Yes, after three centuries of Broets (I’m not sorry) hogging the big chair, Oxford University—arguably the world’s most venerable institution of higher education—has elected its first female Professor of Poetry in the form of Alice Oswald, a beloved and distinguished bard who has previously won the Ted Hughes prize, the Costa award, the Griffin prize, and the TS Eliot prize (a later incarnation of which she withdrew from in protest at a private investment management company sponsoring the prize).
Established in 1708, the Oxford position is the UK’s second most prestigious accolade for poetry (Poet Laureate being the first), with former professors including Seamus Heaney, Robert Graves, WH Auden, and my main man Thomas Wharton the Younger. Candidates must win the support of at least 50 Oxford graduates and be “of sufficient distinction to be able to fulfil the duties of the post,” which include one lecture a term during an appointment lasting four years.
Oswald crushed the competition in this year’s race, garnering 1,046 votes to Andrew McMillan’s 210 and Todd Swift’s 58. Clearly a popular winner, Oswald has pledged to devote her term to spoken poetry and expanding the role to embrace not just the university, but the entire city of Oxford as well.

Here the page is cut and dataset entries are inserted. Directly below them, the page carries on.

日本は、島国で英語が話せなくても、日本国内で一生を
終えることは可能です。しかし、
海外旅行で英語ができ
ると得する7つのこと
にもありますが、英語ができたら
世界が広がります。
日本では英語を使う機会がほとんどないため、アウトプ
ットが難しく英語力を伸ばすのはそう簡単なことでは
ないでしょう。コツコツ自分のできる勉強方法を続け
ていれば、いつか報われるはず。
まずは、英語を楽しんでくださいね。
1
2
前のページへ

It is hoped that Oswald’s reign will be a peaceful and prosperous one, coming on the heels of a warring decade where scandal, in-fighting, and skullduggery darkened the poetic landscape.
As the Guardian reports:
“The contest was marred by controversy surrounding Swift, who founded the independent poetry imprint Eyewear Publishing in 2012. Last year the Bookseller reported that the firm’s contracts included clauses forbidding authors from contacting the Society of Authors, with the imprint’s behaviour on social media also attracting criticism. The poets Claire Trevien and Aaron Kent wrote to Oxford University suggesting Swift should be removed from the contest, arguing that he was ‘unsuitable for the role of Oxford professor of poetry, and the level of prestige it offers.’
This year’s election was not the first to become embroiled in scandal. The poet Ruth Padel became the first woman ever elected to the position in 2009, but was forced to resign within two weeks after it emerged she had contacted journalists with allegations of sexual misconduct surrounding fellow shortlistee Derek Walcott.”